# Your goal
Take the data below and filter it for lines containing the word "mampu"; show each line found.

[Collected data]
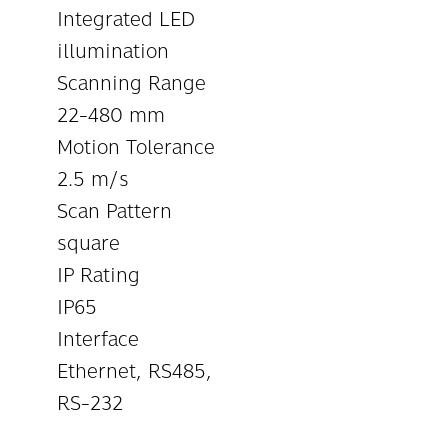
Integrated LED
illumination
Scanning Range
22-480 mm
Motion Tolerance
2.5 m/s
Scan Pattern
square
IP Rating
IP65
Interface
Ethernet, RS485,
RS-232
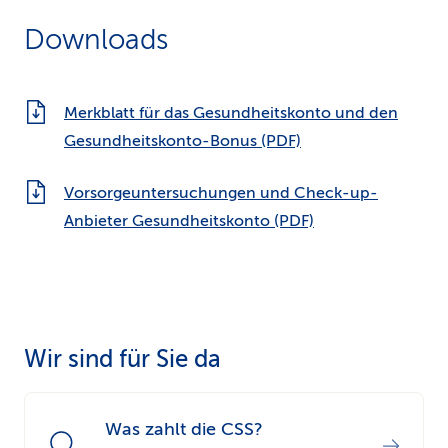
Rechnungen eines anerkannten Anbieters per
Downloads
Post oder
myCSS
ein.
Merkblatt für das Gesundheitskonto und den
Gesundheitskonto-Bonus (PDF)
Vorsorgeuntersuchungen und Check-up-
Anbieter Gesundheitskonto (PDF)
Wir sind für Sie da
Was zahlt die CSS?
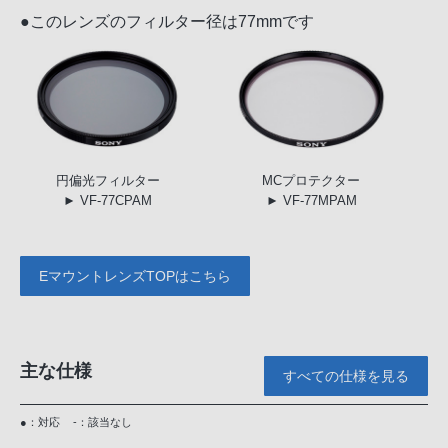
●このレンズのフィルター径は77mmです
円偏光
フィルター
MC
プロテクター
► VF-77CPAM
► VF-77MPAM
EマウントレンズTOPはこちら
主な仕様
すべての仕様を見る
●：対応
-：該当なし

==

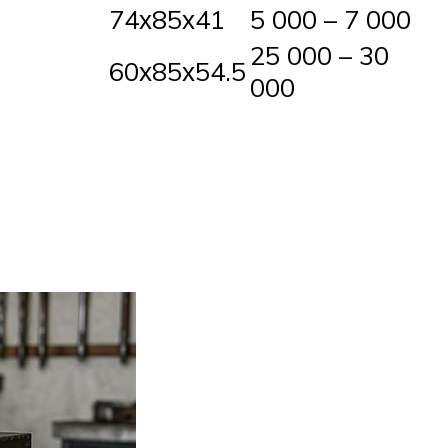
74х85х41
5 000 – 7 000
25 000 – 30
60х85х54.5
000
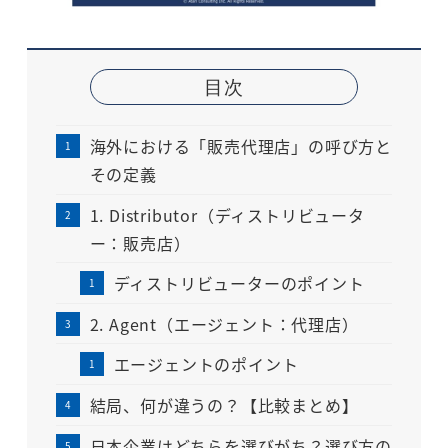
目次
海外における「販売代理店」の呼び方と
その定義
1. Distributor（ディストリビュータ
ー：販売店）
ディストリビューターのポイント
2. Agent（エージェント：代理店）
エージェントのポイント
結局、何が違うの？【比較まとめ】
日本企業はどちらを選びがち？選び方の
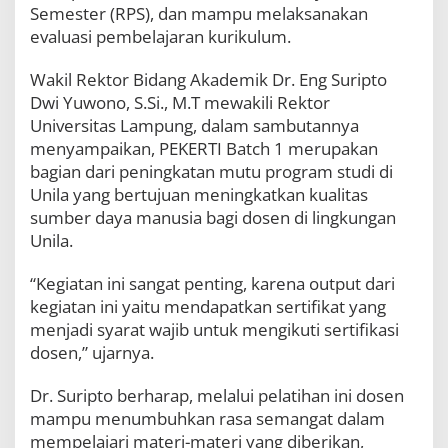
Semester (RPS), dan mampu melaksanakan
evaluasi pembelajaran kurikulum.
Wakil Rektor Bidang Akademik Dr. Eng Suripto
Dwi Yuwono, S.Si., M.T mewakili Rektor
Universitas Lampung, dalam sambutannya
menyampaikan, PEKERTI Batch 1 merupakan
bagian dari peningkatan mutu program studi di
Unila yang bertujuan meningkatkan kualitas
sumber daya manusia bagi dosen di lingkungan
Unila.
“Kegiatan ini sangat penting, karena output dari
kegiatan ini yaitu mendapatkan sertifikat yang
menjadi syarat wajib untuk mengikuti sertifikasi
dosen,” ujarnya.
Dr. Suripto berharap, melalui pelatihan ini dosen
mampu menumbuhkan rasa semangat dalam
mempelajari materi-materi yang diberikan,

# Finished task
Semester (RPS), dan mampu melaksanakan
mampu menumbuhkan rasa semangat dalam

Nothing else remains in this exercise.